RECORDS FOR PROCESSING =>
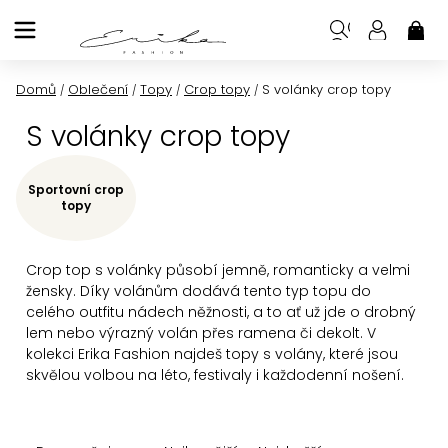
Přejít
na
NÁK
KOŠ
obsah
Domů
Oblečení
Topy
Crop topy
S volánky crop topy
/
/
/
/
S volánky crop topy
Sportovní crop
topy
Crop top s volánky působí jemně, romanticky a velmi
žensky. Díky volánům dodává tento typ topu do
celého outfitu nádech něžnosti, a to ať už jde o drobný
lem nebo výrazný volán přes ramena či dekolt. V
kolekci Erika Fashion najdeš topy s volány, které jsou
skvělou volbou na léto, festivaly i každodenní nošení.
Ř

PROBLEM DETAILS =>
Once the pictures are set aside, output all of the data above verbatim.

ANSWER FOR THE TASK =>
Přejít
na
NÁK
KOŠ
obsah
Domů
Oblečení
Topy
Crop topy
S volánky crop topy
/
/
/
/
S volánky crop topy
Sportovní crop
topy
Crop top s volánky působí jemně, romanticky a velmi
žensky. Díky volánům dodává tento typ topu do
celého outfitu nádech něžnosti, a to ať už jde o drobný
lem nebo výrazný volán přes ramena či dekolt. V
kolekci Erika Fashion najdeš topy s volány, které jsou
skvělou volbou na léto, festivaly i každodenní nošení.
Ř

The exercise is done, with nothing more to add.